===== GIVEN INFORMATION =====
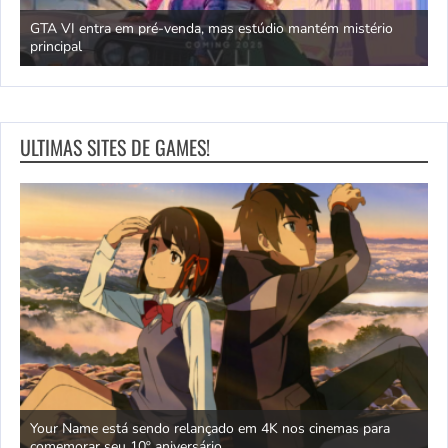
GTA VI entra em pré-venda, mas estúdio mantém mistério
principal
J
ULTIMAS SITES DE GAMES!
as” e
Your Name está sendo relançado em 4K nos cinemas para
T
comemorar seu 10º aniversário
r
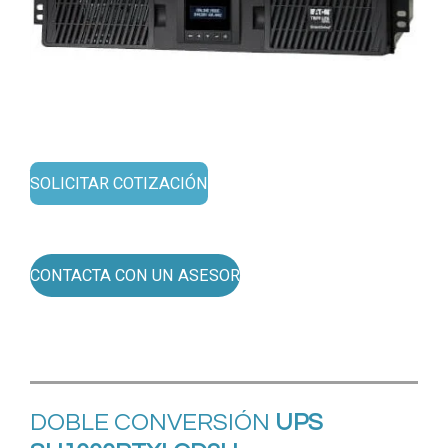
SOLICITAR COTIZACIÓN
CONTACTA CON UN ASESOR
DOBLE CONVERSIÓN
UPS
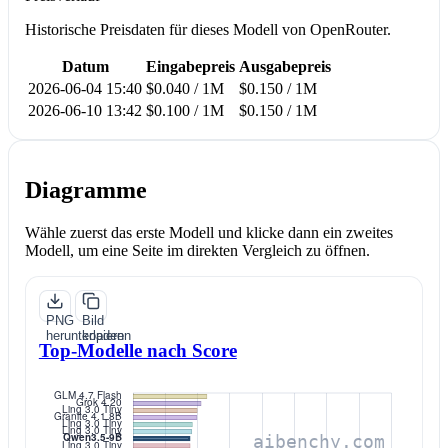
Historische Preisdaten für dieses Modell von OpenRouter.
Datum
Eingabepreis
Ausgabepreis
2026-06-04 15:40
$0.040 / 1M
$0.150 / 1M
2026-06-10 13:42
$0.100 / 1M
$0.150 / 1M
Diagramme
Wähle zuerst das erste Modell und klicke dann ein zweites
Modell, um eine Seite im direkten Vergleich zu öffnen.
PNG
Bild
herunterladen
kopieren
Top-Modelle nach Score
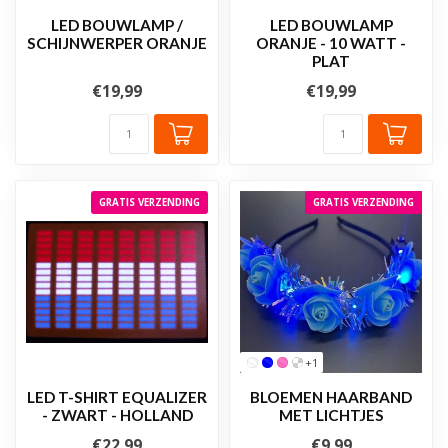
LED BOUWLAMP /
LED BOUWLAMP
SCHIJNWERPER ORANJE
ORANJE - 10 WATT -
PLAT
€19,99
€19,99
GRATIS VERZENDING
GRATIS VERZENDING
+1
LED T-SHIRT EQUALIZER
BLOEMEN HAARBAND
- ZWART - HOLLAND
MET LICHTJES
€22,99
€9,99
=====
**PROBLEM DETAILS**
Gather each line in the data that holds the string "ORANJE".

**RESULT OF THIS EXERCISE**
SCHIJNWERPER ORANJE
ORANJE - 10 WATT -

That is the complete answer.